Gss are still working on root cause but it looks like it could be due to an issue when VMs are migrated from ESXi 6.5 to ESXi 6.7.
Further updates to follow
An update on this issue - Engineering have an ESXi patch that provides additional debugging that they'd like to apply. Of the 6 SRs for this issue, one customer has applied the patch above and 4 have reverted their environments to 6.5.
Further updates to follow.
Thanks for keeping the thread alive. Looking forward to see what Engineering team finds here.
One thing I've confirmed with the team here is that all the VMs that are getting restarted, are running virtual hardware versions 10 and below. Not sure if this
This information is being sent to the VMware engineering team to be added into the RCA.
Your response has invoked more queries from me:
Have you done a test by upgrading the affected VM's HW version to 13 or above and then see if the issue still occurs ?
When you updated the ESXi from 6.5 to 6.7, did the cluster EVC settings were changed or have you enabled VM based EVC after which you started seeing this issue ?
The restart issue is occurring only once on every VM. So far we've had 90+ VMs restart but not one VM has been restarted more than once.
VMware engineering have confirmed that the Crash / backtrace for all the issues reported are same with the memory fault and it has nothing to do with the Hardware version.

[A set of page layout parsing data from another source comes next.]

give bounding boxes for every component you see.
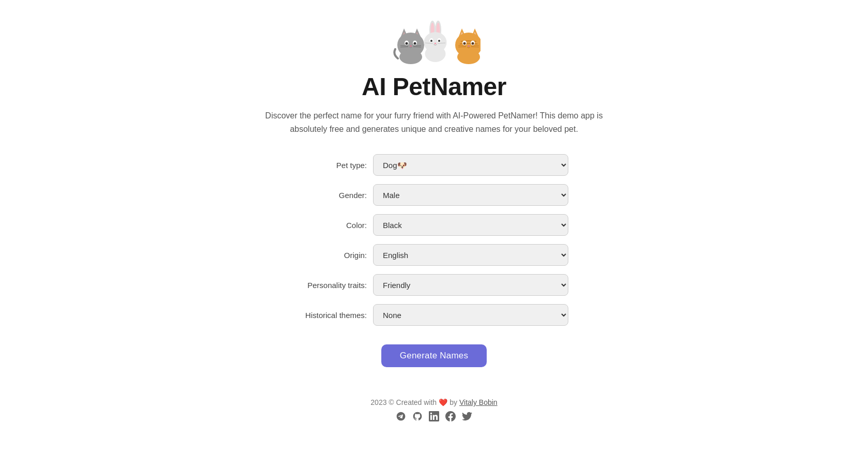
main-container: AI PetNamer Discover the perfect name fo… (0, 0, 868, 443)
color-label: Color: (300, 221, 367, 230)
svg-point-37 (468, 46, 470, 47)
pet-icons (388, 21, 481, 67)
gender-row: Gender: Male Female (300, 184, 568, 206)
facebook-icon[interactable] (445, 411, 456, 422)
app-title: AI PetNamer (362, 72, 506, 101)
svg-point-22 (430, 40, 432, 42)
origin-row: Origin: English French Japanese German S… (300, 244, 568, 266)
telegram-icon[interactable] (395, 411, 407, 422)
svg-point-8 (414, 42, 416, 45)
svg-point-36 (472, 42, 474, 45)
footer-text: 2023 © Created with ❤️ by Vitaly Bobin (370, 398, 497, 406)
footer: 2023 © Created with ❤️ by Vitaly Bobin (370, 398, 497, 422)
github-icon[interactable] (412, 411, 423, 422)
pet-type-label: Pet type: (300, 161, 367, 170)
svg-line-41 (471, 47, 479, 48)
twitter-icon[interactable] (461, 411, 473, 422)
svg-point-23 (438, 40, 440, 42)
svg-line-39 (458, 47, 466, 48)
linkedin-icon[interactable] (428, 411, 440, 422)
social-icons (395, 411, 473, 422)
svg-point-9 (410, 46, 412, 47)
svg-point-42 (457, 50, 480, 64)
historical-themes-label: Historical themes: (300, 311, 367, 320)
svg-point-14 (399, 50, 422, 64)
heart-icon: ❤️ (439, 398, 447, 406)
color-row: Color: Black White Brown Golden Gray Spo… (300, 214, 568, 236)
svg-point-7 (406, 42, 408, 45)
generate-button[interactable]: Generate Names (381, 344, 487, 367)
pet-type-row: Pet type: Dog🐶 Cat🐱 Rabbit🐰 Hamster🐹 Bir… (300, 154, 568, 176)
form-container: Pet type: Dog🐶 Cat🐱 Rabbit🐰 Hamster🐹 Bir… (300, 154, 568, 367)
author-link[interactable]: Vitaly Bobin (459, 398, 498, 406)
historical-themes-select[interactable]: None Ancient Medieval Victorian Modern F… (373, 304, 568, 326)
svg-point-35 (463, 42, 466, 45)
by-text: by (450, 398, 457, 406)
gender-select[interactable]: Male Female (373, 184, 568, 206)
personality-select[interactable]: Friendly Playful Calm Energetic Shy Bold (373, 274, 568, 296)
pet-type-select[interactable]: Dog🐶 Cat🐱 Rabbit🐰 Hamster🐹 Bird🐦 Fish🐟 (373, 154, 568, 176)
historical-themes-row: Historical themes: None Ancient Medieval… (300, 304, 568, 326)
copyright-text: 2023 © Created with (370, 398, 437, 406)
origin-select[interactable]: English French Japanese German Spanish I… (373, 244, 568, 266)
svg-line-13 (413, 47, 421, 48)
personality-label: Personality traits: (300, 281, 367, 290)
app-description: Discover the perfect name for your furry… (264, 109, 605, 135)
svg-point-27 (425, 46, 446, 62)
personality-row: Personality traits: Friendly Playful Cal… (300, 274, 568, 296)
gender-label: Gender: (300, 191, 367, 200)
color-select[interactable]: Black White Brown Golden Gray Spotted (373, 214, 568, 236)
origin-label: Origin: (300, 251, 367, 260)
svg-point-24 (435, 43, 437, 44)
svg-line-11 (400, 47, 408, 48)
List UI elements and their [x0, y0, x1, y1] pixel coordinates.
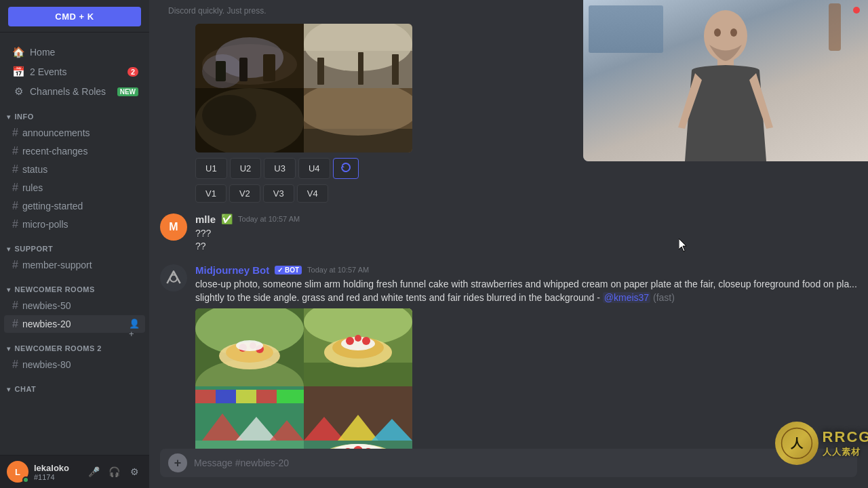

VMware GSS have also provided a patch for ESXi which we will rolling out to the cluster tonight. If the pattern continues then VMs will continue to get reset which will allow us to get the additional information for engineering to further look into the issue.
More updates to follow.
The patch provided by VMware Gss has been applied to the cluster and after applying the patches we are still seeing VMs being reset by HA. Logs for the corresponding VMs and hosts have been uploaded to the engineering team and they are currently reviewing them.
We hope to hear back from the soon and I will post some updates as soon as I hear back.
Just an update on this case - The customer had requested us to roll back half the cluster to 6.5 as they could not tolerate further VMs crashing.
VMware GSS provided us with a patch for 6.7 (debug patch) which has further logging capabilities that they need to investigate the issue further however all our attempts to install this one host failed and the build number on the host wasn't changing. After multiple phone calls with GSS to resolve this, VMware engineering have now supplied us another image which has actually worked and the build number is now updated on the host. Unfortunately its been so long and the customer has not experienced any VM HA reset events in the last 2 weeks now.
We are sill planning to roll this out to all 6.7 hosts this week and if we encounter the issue again we will upload logs to GSS.